→ INSTRUCTIONS TO FOLLOW: Please repeat exactly the lines from the one containing "Top Markets" through the last line of the records below, leaving out any pictures.

→ ENTRIES PROVIDED:

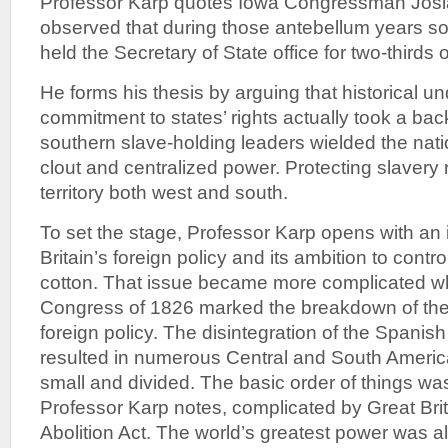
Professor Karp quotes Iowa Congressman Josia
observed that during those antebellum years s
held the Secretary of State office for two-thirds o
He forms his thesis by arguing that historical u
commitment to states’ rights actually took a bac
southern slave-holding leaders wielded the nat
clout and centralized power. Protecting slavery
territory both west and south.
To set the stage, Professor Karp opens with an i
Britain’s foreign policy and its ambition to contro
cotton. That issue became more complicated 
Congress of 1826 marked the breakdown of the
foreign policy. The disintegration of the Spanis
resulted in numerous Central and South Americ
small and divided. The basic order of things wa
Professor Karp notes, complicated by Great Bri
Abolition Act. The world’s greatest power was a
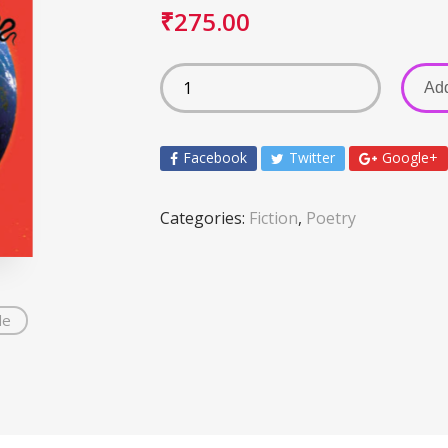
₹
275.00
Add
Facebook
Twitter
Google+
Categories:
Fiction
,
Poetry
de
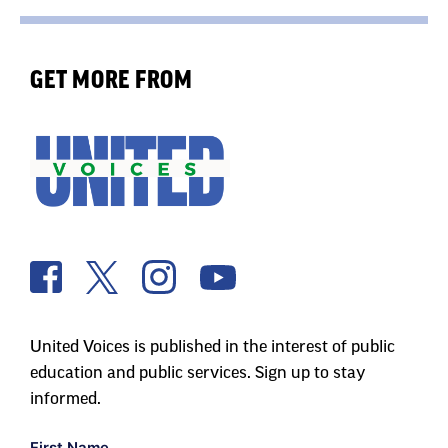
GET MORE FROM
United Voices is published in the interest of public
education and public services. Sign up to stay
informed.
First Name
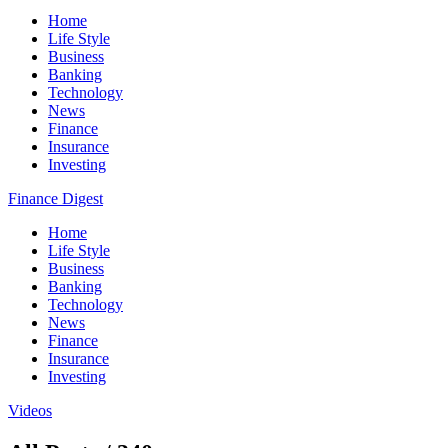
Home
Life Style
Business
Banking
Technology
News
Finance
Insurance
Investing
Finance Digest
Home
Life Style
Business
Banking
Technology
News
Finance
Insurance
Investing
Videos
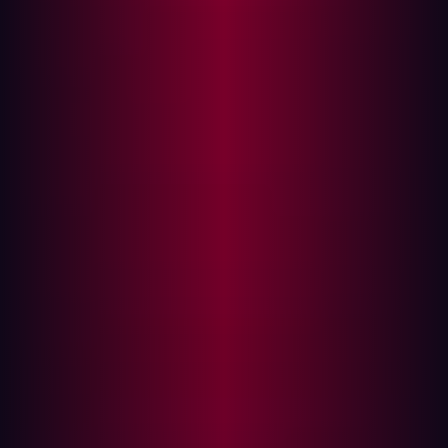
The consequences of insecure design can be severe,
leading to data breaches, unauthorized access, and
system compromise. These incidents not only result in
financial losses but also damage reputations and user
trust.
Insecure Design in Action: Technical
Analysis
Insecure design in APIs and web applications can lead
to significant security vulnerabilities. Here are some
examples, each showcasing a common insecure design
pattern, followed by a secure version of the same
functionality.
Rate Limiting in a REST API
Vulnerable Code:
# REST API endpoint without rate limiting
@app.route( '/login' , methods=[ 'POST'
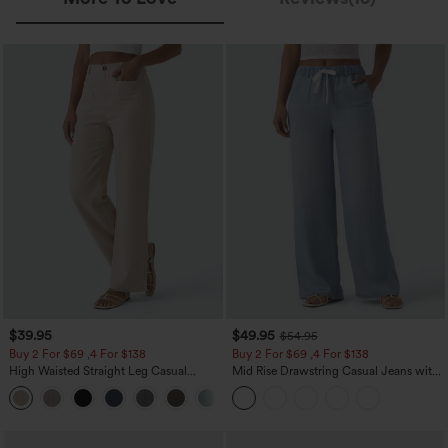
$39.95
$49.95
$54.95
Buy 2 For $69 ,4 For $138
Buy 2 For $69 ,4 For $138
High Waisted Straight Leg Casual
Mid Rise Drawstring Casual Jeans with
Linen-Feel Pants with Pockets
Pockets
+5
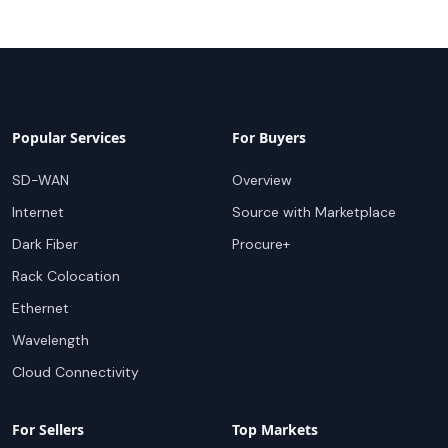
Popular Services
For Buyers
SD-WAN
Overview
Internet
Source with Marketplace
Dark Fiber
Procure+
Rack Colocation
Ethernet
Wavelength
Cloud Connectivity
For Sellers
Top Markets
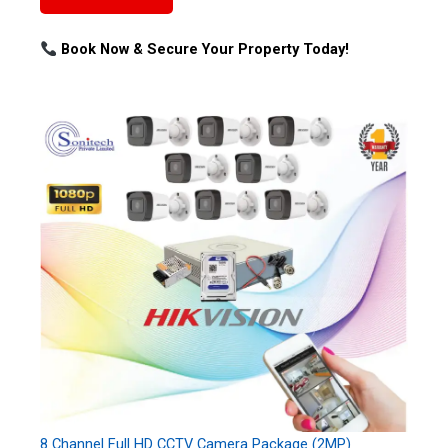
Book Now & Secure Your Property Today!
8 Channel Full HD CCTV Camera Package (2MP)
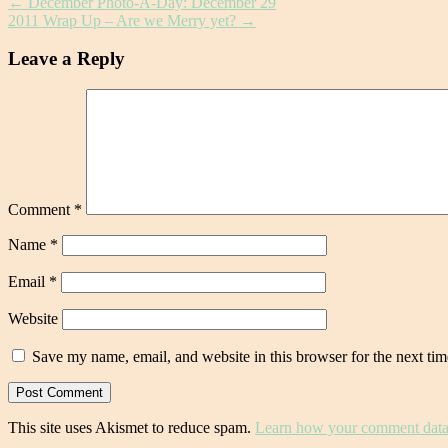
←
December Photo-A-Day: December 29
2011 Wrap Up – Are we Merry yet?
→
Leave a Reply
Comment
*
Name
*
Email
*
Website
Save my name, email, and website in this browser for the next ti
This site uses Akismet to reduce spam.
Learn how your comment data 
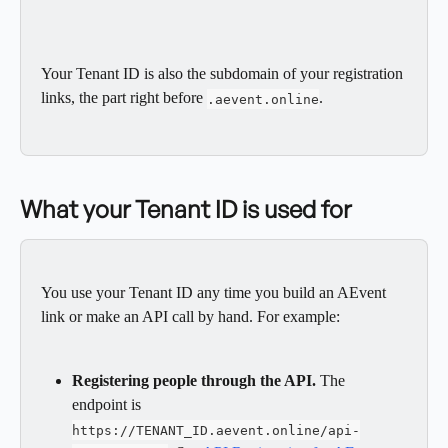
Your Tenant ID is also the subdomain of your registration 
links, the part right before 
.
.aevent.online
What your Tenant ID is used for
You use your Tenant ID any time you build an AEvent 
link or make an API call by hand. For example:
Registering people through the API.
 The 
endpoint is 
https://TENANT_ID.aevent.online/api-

→ ANSWER SPACE:
Top Markets
Book Now & Secure Your Property Today!
8 Channel Full HD CCTV Camera Package (2MP)
←
December Photo-A-Day: December 29
2011 Wrap Up – Are we Merry yet?
→
Leave a Reply
Comment
*
Name
*
Email
*
Website
Save my name, email, and website in this browser for the next ti
This site uses Akismet to reduce spam.
Learn how your comment data 
Your Tenant ID is also the subdomain of your registration 
links, the part right before 
.
.aevent.online
What your Tenant ID is used for
You use your Tenant ID any time you build an AEvent 
link or make an API call by hand. For example:
Registering people through the API.
 The 
endpoint is 
https://TENANT_ID.aevent.online/api-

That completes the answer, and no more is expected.